Previously, used a regexp to find and convert named entities in the content.
Now use a more efficient algorithm.
Similar tweak for converting NCRs before checking whether text is valid utf-8.
Sam Ruby has been doing a bang-up job fixing the bugs in REXML.
Who knows when these improvements will trickle down to vendor distributions of Ruby.
In the meantime, let's bundle the latest version of REXML with Instiki.
We check the version number of the bundled REXML against that of the System REXML, and use whichever is later.
Upgraded to Rails 2.0.2, except that we maintain
vendor/rails/actionpack/lib/action_controller/routing.rb
from Rail 1.2.6 (at least for now), so that Routes don't change. We still
get to enjoy Rails's many new features.
Also fixed a bug in Chunk-handling: disable WikiWord processing in tags (for real this time).
Create a test case for utf-8 bug reported by Diego Restrepo. Seems to be related to WikiWord chunk handling.
Add some other tests, and fix a minor bug in vendor/plugins/maruku/lib/maruku/ext/math/latex_fix.rb.
OK. This is a better way: define a custom TreeWalker which converts named entities to utf-8 as it goes. This avoids having to do an extra tree traversal in sanitize_rexml, AND avoids the trainwreck that is html5/inputstream.rb.
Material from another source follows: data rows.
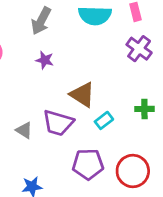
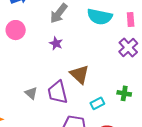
cyan rectangle: (104, 120) -> (97, 103), moved
purple trapezoid: (58, 123) -> (58, 92), turned 50

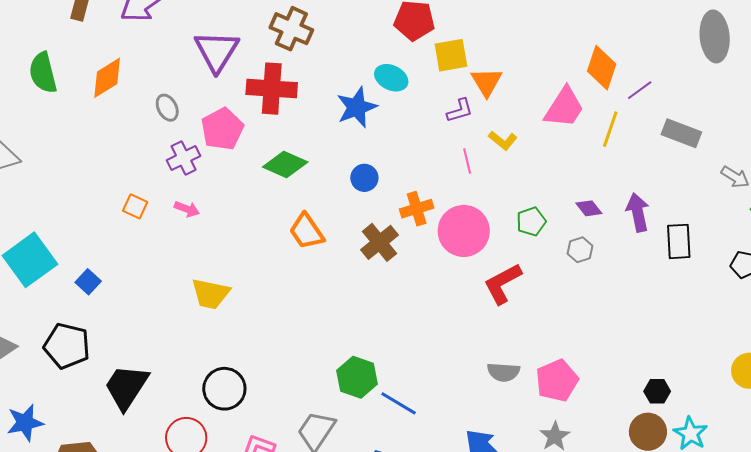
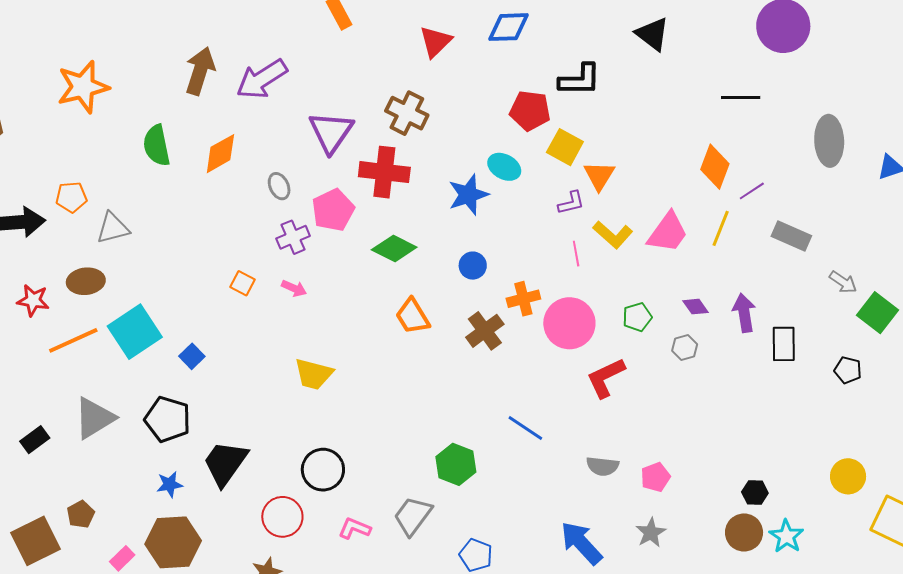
yellow square: (451, 55) -> (565, 147), turned 36
pink trapezoid: (564, 108) -> (668, 232), moved
yellow L-shape: (503, 140) -> (613, 235), size x1.4
pink pentagon: (557, 381) -> (655, 477), size x0.7
blue line: (399, 403) -> (525, 428), moved
blue star: (25, 423) -> (170, 484), moved, size x0.7

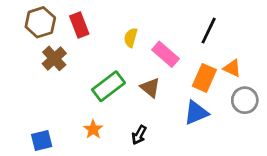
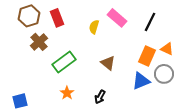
pink rectangle: (165, 54) -> (117, 18), moved
green rectangle: (108, 86) -> (64, 62), moved
gray circle: (245, 100) -> (164, 74), moved
blue square: (42, 140) -> (20, 101), moved

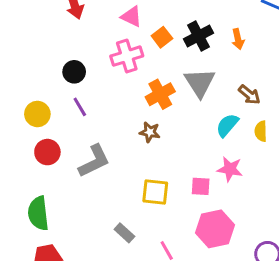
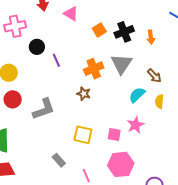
pink triangle: (131, 17) -> (71, 14), moved
pink cross: (127, 56) -> (15, 26), moved
purple line: (80, 107) -> (56, 60), moved
pink star: (230, 169) -> (135, 125), turned 30

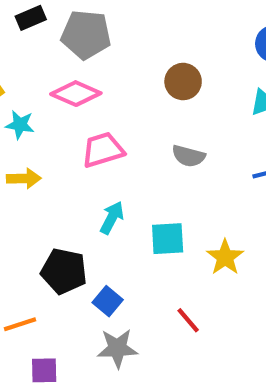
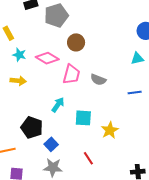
gray pentagon: (86, 35) -> (56, 15), turned -30
brown circle: (183, 82) -> (76, 42), moved
pink diamond: (76, 94) -> (47, 58), moved
pink trapezoid: (103, 150) -> (71, 74), moved, turned 115

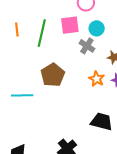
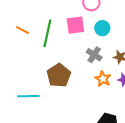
orange line: (17, 29) -> (22, 30), turned -56
gray cross: (87, 46) -> (94, 55), moved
My REXML::Element.to_ncr (and REXML::Element.to_utf8) is horribly slow. For long documents, it proves more efficient to serialize to a string, apply String.to_ncr (or String.to_utf8) and then Sanitize the string.
Apparently, the form_spam_protect plugin only works with HTTP POST, not GET.
Unsafe operations (save and file-upload) should be POSTs anyway.
Fixed.
Also, two broken tests fixed. Only two Unit Tests now fail: both are minor bugs in XHTMLDiff.
In preparation for adding new tests, let's fix the existing ones.
3 Unit tests and one Functional test still fail.
* Two unit tests are bugs in xhtmldiff
* One is a bug in Maruku
* A file upload functional test fails, for reasons that escape me.